What we want to get by doing this is an idea about the population mean $$\mu$$. The value $$\bar{y}$$ does not tell us much on its own due to randomness and if we do not capture its uncertainty, we will not know, where the true value $$\mu$$ can be. But using LLN and CLT, we know that the sample mean should converge to the true one and should follow normal distribution. So, the distribution of the sample mean would look like this (Figure 6.8).
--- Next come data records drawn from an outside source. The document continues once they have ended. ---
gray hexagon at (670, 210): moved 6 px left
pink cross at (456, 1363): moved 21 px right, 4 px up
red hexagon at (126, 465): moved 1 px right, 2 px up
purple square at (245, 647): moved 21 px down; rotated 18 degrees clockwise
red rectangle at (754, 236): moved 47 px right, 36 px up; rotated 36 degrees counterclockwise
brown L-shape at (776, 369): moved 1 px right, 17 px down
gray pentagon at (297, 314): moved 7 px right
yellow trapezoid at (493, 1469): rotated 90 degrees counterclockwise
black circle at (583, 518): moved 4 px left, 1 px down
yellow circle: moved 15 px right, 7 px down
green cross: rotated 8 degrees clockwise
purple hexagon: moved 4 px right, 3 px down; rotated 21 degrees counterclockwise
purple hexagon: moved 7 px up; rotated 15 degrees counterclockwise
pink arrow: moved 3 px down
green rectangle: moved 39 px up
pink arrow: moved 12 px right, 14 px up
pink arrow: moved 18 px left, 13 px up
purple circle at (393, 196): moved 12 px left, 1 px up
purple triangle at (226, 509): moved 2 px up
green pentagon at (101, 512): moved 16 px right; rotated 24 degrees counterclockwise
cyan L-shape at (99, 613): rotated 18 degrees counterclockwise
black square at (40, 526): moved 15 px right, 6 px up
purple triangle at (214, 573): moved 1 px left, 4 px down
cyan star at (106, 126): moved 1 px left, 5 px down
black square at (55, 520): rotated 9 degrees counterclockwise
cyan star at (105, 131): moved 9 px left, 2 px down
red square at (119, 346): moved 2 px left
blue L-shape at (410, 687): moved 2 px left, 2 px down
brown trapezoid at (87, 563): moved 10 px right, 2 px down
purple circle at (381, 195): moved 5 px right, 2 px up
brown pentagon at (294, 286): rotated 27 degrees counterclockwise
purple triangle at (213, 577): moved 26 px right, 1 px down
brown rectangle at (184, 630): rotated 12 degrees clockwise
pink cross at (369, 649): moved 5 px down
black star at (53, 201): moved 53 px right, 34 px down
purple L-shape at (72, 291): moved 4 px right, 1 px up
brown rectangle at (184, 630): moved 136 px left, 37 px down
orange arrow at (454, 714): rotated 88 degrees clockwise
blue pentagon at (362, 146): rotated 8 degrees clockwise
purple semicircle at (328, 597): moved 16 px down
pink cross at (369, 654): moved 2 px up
On its own, this distribution just tells us that the variable is random around the true mean $$\mu$$ and that its density function has a bell-like shape. In order to make this more useful, we can construct the confidence interval for it, which would tell us where the true parameter is most likely to lie. We can cut the tails of this distribution to determine the width of the interval, expecting it to cover $$(1-\alpha)\times 100$$% of cases. In the ideal world, asymptotically, the confidence interval will be constructed based on the true value, like this:

Figure 6.9 shows the classical normal distribution curve around the population mean $$\mu$$, confidence interval of the level $$1-\alpha$$ and the cut off tails, the overall surface of which corresponds to $$\alpha$$. The value $$1-\alpha$$ is called confidence level, while $$\alpha$$ is the significance level. By constructing the interval this way, we expect that in the $$(1-\alpha)\times 100$$% of cases the value will be inside the bounds, and in $$\alpha\times 100$$% it will not.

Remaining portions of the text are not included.